Led by veterinary reproductive biologist Dr. Gregg Adams, work will take place at the university’s Livestock and Forage Centre of Excellence. Genomics and other “omics” tools such as phonemics, microbiomics and proteomics involve the study of the appearance, structure and behaviour of animals, including their microbiomes and cell proteins. Thanks to notable progress in research over the last decade, these tools can be used to boost livestock production, according to Adams.

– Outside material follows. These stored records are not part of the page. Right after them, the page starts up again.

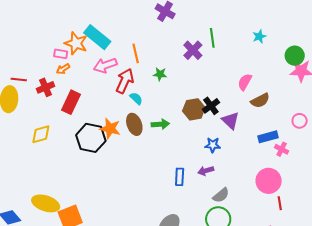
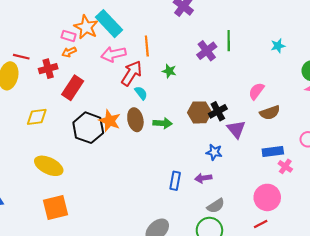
yellow ellipse: (46, 203) -> (49, 166), moved
red line: (280, 203) -> (261, 224), moved, turned 64

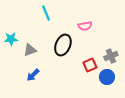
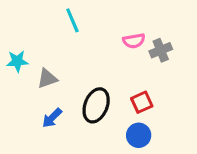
black ellipse: (63, 45) -> (96, 105), moved
gray cross: (111, 56) -> (161, 50), moved
blue circle: (107, 77) -> (139, 135), moved

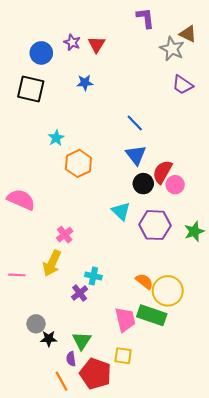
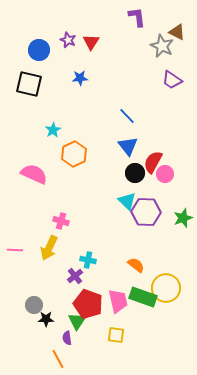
pink semicircle: (21, 200) -> (34, 174), moved
cyan triangle: (121, 211) -> (127, 201), moved
pink cross: (65, 235) -> (61, 221), turned -35
pink line: (17, 275) -> (15, 250), moved
yellow circle: (168, 291) -> (166, 288), moved
red pentagon: (95, 374) -> (88, 304), moved

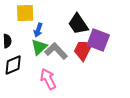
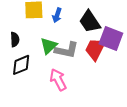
blue arrow: (38, 30) -> (57, 15), moved
gray L-shape: (56, 51) -> (67, 50), turned 145

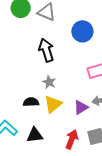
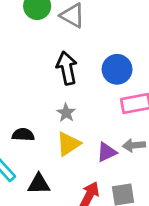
blue circle: (82, 31) -> (117, 69), moved
black semicircle: (31, 102) -> (23, 135), moved

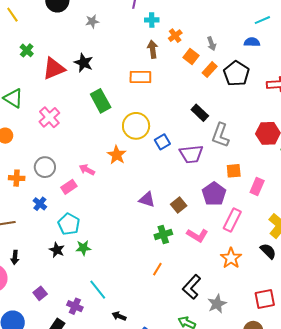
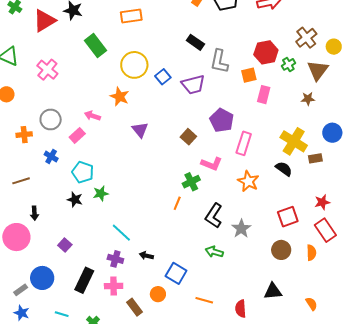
orange square: (234, 171) -> (249, 75), moved
pink rectangle: (257, 187) -> (264, 95), moved
purple triangle: (147, 200) -> (140, 130), moved, turned 42
green cross: (163, 234) -> (191, 182), moved
purple cross: (75, 306) -> (115, 259), moved

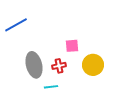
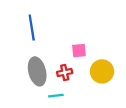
blue line: (16, 25) -> (32, 27), moved, turned -70

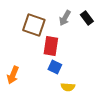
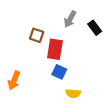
black rectangle: (87, 18) -> (95, 28), moved
brown square: (34, 25) -> (37, 35), moved, size x0.6

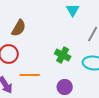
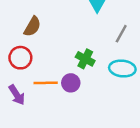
purple circle: (65, 87) -> (71, 83), moved

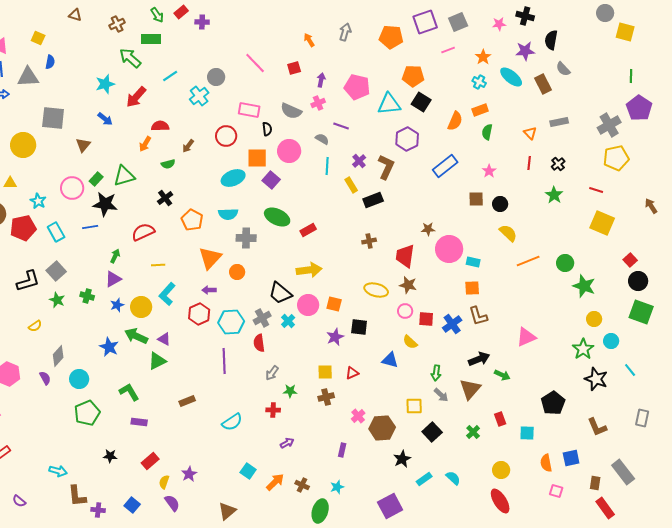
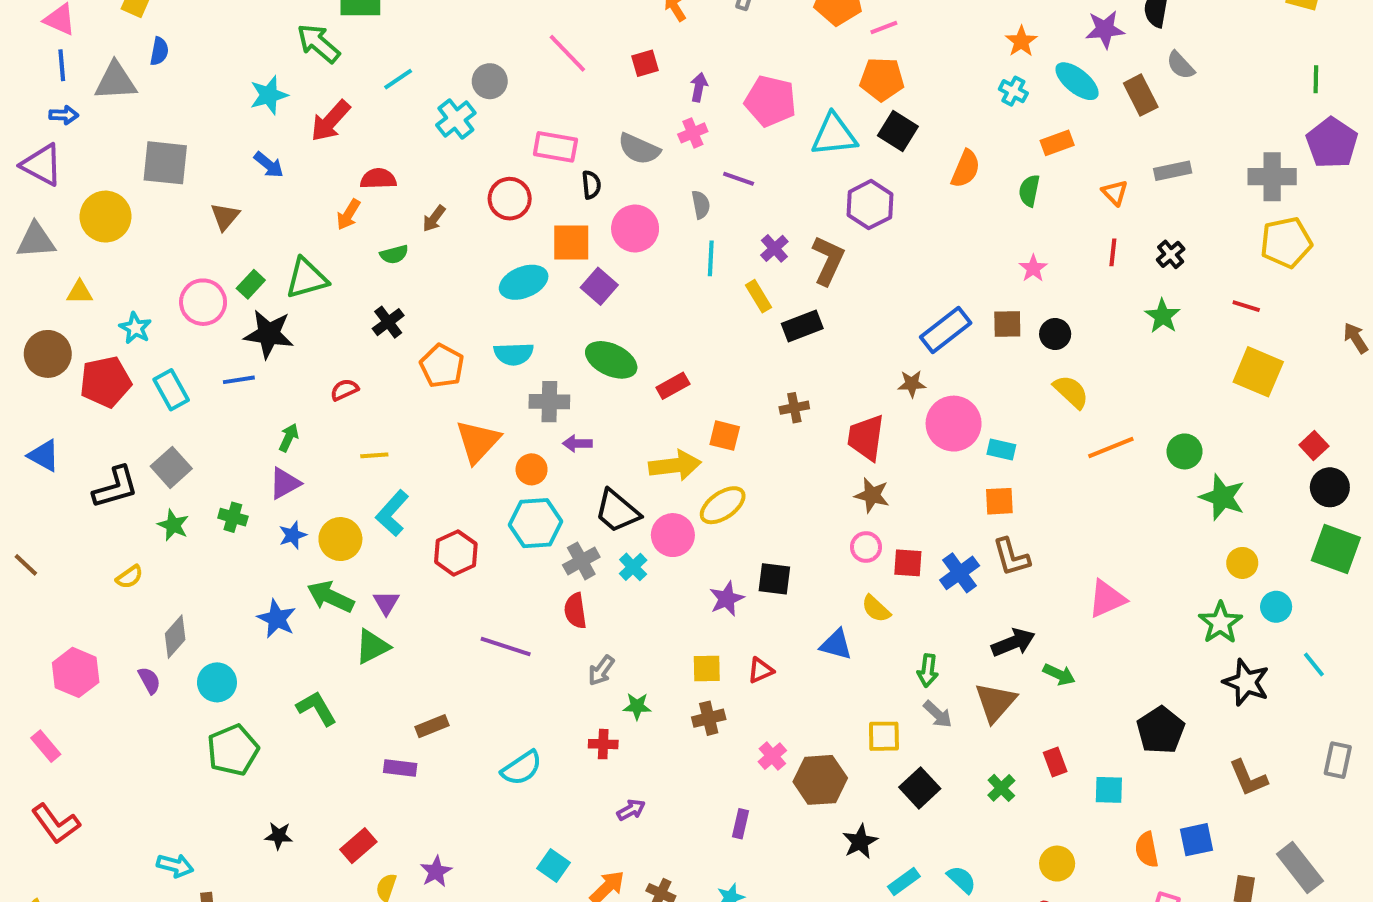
pink line: (448, 50) -> (884, 27), moved
orange rectangle: (480, 110) -> (1057, 143), moved
gray cross: (609, 125) -> (1272, 177), turned 30
gray semicircle: (322, 139) -> (701, 205), turned 48
blue rectangle: (445, 166) -> (946, 330), moved
red semicircle: (143, 232) -> (344, 390), size x0.6
purple arrow: (209, 290) -> (577, 443), moved
yellow ellipse: (376, 290) -> (723, 505), moved, turned -50
orange square: (334, 304) -> (725, 436), moved
cyan hexagon: (231, 322) -> (536, 523), moved
purple triangle: (164, 339) -> (386, 603), turned 32
purple line: (224, 361) -> (506, 647), turned -70
purple rectangle: (139, 422) -> (400, 768), moved

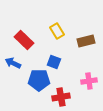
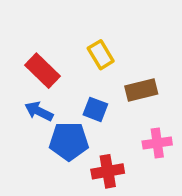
brown rectangle: (86, 41) -> (141, 90), moved
blue arrow: (13, 63) -> (39, 111), moved

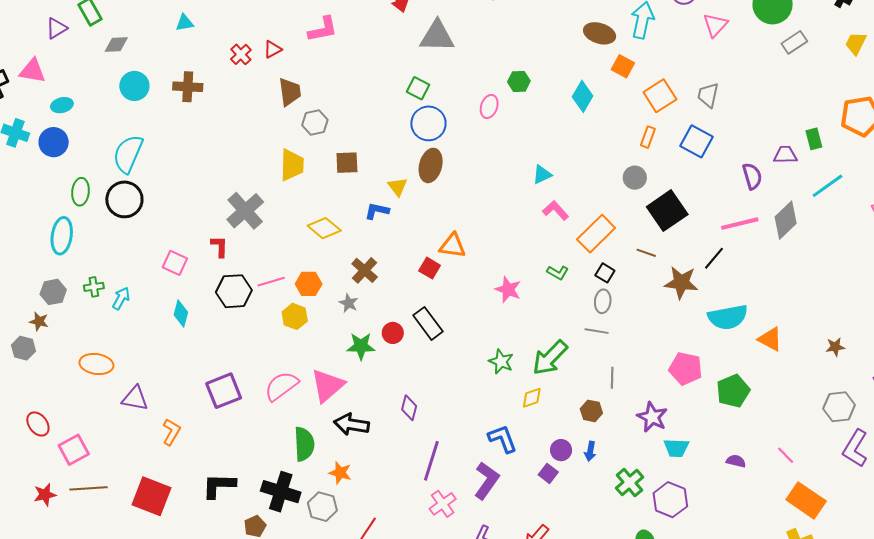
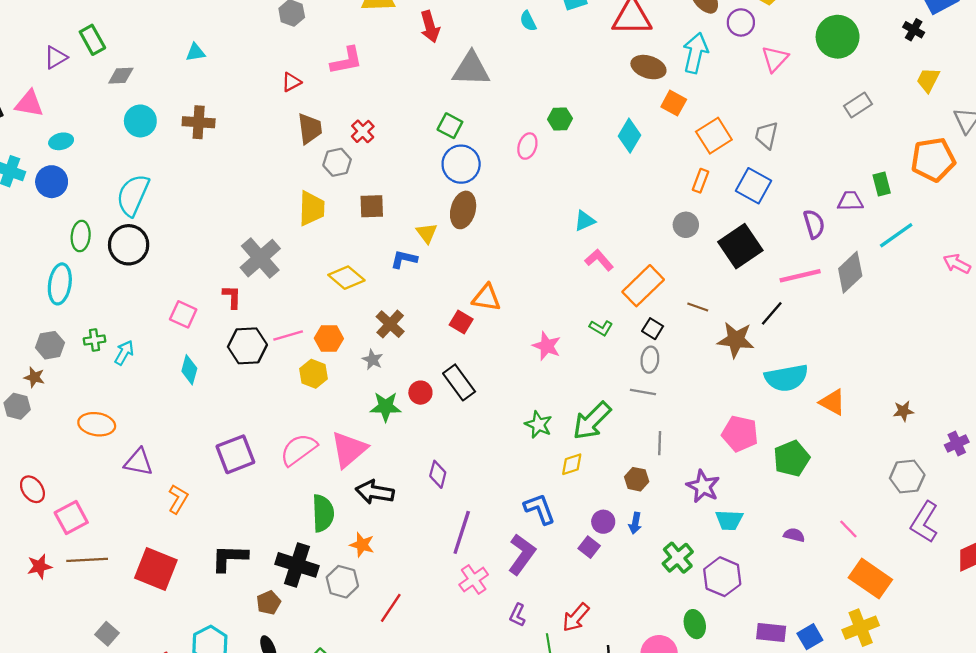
gray rectangle: (794, 42) -> (858, 105), moved
red cross: (241, 54) -> (363, 131), moved
black square: (667, 211) -> (740, 246), moved

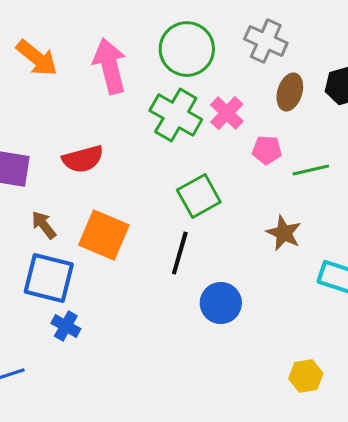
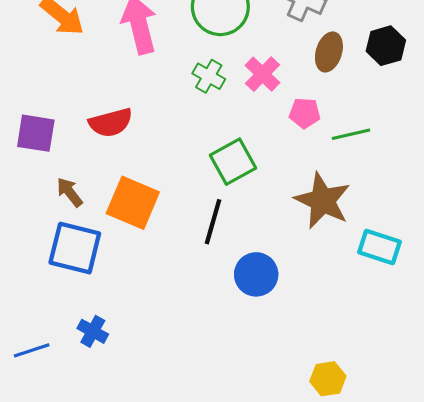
green cross: (176, 115) -> (209, 76), size x0.6
brown star: (284, 233) -> (323, 201), size x1.5
blue cross: (66, 326) -> (93, 331), moved
yellow hexagon: (306, 376) -> (328, 379), moved

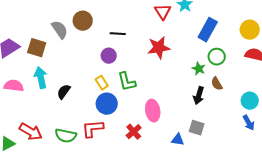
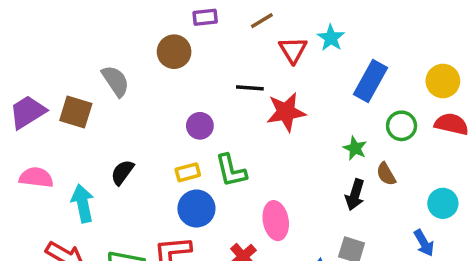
brown circle: (83, 21) -> (174, 52), moved
black line: (118, 34) -> (250, 88), moved
green circle: (217, 57) -> (402, 126), moved
cyan arrow: (41, 78) -> (83, 203), moved
yellow rectangle: (102, 83) -> (188, 172), turned -72
black semicircle: (64, 92) -> (122, 172), moved
blue arrow: (249, 123) -> (424, 243), moved

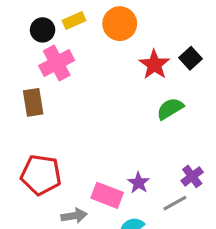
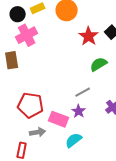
red pentagon: (41, 175) -> (31, 105), moved
gray line: (175, 203) -> (83, 92), moved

The project aims to integrate these advances and address some of the current challenges faced by Canada’s beef industry, which include disease management, fertility improvement and environmental impact mitigation. This will be accomplished by compiling previously unavailable behavioral data and other physical data on beef cattle, through placing multispectral cameras in their pastures and close confinement areas. The teams will identify gene markers for desired traits. This will in turn help the team identify genomic characteristics that relate to performance. “Once we identify these markers… we can actually begin to collect the genetic material—the germplasm, embryos and semen from those individuals that have desirable characteristics,” said Adams in a statement.
By bringing together experts in microbiology, epidemiology, reproductive biology and forage nutrition, the project aims to integrate the advances in omics tools to address challenges in the beef industry such as disease management, fertility improvement and environmental impact mitigation—something already in place in the dairy, hog and poultry industries.
Approximately 70 percent of the $18 billion industry is situated in Saskatchewan and Alberta, meaning even small, incremental changes in performance can result in significant gains, says Adams. The project has been awarded $7.75 million over five years form the Canada Foundation for Innovation, with another $10.1 million expected from institutional partners, private industry and vendor in-kind support.